Raf Simons para Dior primavera-verano 2013: lo que se ha dicho

El desfiles de Raf Simons para Christian Dior primavera-verano 2013 era uno de los más esperados por crítica y público en esta edición de la Semana de la moda de París. Todos querían ver (y comentar) como se desenvolvía el diseñador belga al frente de la colección ready-to-wear de la firma francesa. Y por lo que parce, Bernard Arnault y Sidney Toledano, podéis estar tranquilos.
Mr. Simons’s Dior show was a fantastic treat because he knew what he wanted to achieve and he did it with precision. He essentially continued with the styles of his July couture show, but he gave more attention to a Dior day look — something that the house, unlike its rival Chanel, has fumble with. In doing so, Mr. Simons supplied Dior with the clearest road map for ready-to-wear it has had in years.
The Schubert piece that was playing as invitees entered the huge, purpose-built salons where Raf Simons showed his first ready-to-wear collection for Dior today was familiar, especially to fans of The Hunger, David Bowie’s 1983 vampire movie. Simons is an ardent Bowie-phile, and the very individual choice of music was the first sign that the designer was about to impress his personality on the massive edifice that is Dior.
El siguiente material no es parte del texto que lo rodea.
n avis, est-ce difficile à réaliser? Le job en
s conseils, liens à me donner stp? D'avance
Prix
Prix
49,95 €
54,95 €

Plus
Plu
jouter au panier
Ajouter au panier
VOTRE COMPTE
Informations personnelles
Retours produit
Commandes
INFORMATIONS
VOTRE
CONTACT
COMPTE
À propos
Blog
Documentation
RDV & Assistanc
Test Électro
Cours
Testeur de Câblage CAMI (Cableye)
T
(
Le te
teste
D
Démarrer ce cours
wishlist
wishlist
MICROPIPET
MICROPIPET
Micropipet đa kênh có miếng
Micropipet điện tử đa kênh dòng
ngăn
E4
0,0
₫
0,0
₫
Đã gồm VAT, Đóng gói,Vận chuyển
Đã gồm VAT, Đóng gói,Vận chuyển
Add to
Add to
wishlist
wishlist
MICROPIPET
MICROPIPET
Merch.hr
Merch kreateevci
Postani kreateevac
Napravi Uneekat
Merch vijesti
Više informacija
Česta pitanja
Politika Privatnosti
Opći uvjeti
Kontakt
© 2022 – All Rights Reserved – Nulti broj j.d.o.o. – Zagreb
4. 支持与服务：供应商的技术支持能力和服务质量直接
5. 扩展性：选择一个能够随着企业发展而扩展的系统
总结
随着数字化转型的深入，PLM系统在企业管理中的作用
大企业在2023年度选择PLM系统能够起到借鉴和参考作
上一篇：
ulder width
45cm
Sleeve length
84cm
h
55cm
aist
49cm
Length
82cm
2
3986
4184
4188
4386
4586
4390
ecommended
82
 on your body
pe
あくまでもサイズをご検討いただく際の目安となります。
Where Galliano achieved the same thing by amping up the house till it matched his own delirious, romantic, saturatingly sensual historicism, Simons took a long, cool look at the heritage and found the strictness, the rigor, and a different kind of sensuality.
It was fascinating to see Simons’s continued evolution at the House, this time around with more time to study and refine the codes established by Dior himself, and he rose quietly and elegantly to the challenge of reinterpreting Dior’s bravura signatures, such as those dramatic seasonal changes of “line,” the refinement and sophistication of technique (some of them Victorian revivals), and the lavish fabrications and embellishments—in a way that remains potent and enticing for a twenty-first-century woman.
His debut at Dior on Friday was so exhaustingly spectacular that the faces of guests looked strained from taking it all in. It was almost too much to bear: extravagantly draped ultra-mini dresses for evening were worn over business-like black shorts, suggesting a new ease with evening wear. Pleats – intricate and spaced unevenly on sheath dresses and skirts – gave movement to clothes that would be at home in the boardroom, but had the power of serious fashion.
International Herald Tribune / Suzy Menkes:
It was the roar that went up backstage behind the wafting pastel curtains, echoing the clapping in the graceful interlocking salons, that proved the designer Raf Simons had exceeded all expectations.
His Dior show for summer 2013 was a triumph of 21st-century modernism, with all the codes of purity and simplicity challenged.
Financial Times / Vanessa Friedman:
With these clothes Simons was, in effect, proving you don’t have to boil lushness away to find the essence of a garment or to be able to move freely in the world.
This was overt, in a statement that described the show as “breaking through the notion of ‘anti-sex’ attached to the restriction of minimalism . . . an embracing of the sexual, emotional, sensual and feminine.”
And it was covert, in clothes that married cool functionality to traditional extravagance in a meeting of equals.
And this collection – a resounding success – was full of what looked like little chapters, but ones with a clear vision at the end of them: namely that Simons was a very good choice for Dior.

A mi personalmente me pareció una gran clección, Raf Simons ha sacado a la luz la imagen mas fresca y joven de la mujer Dior, que despues de 66 años de la firma resulta enriquecedor…Caray con Raf!!
A mi también me están gustando mucho sus diseños. Sigue fiel al espíritu del creador, pero ha sabido renovarlo. Las comparaciones con Galliano siempre van a estar ahí, así que lo mejor es ignorarlas. Larga vida a Dior!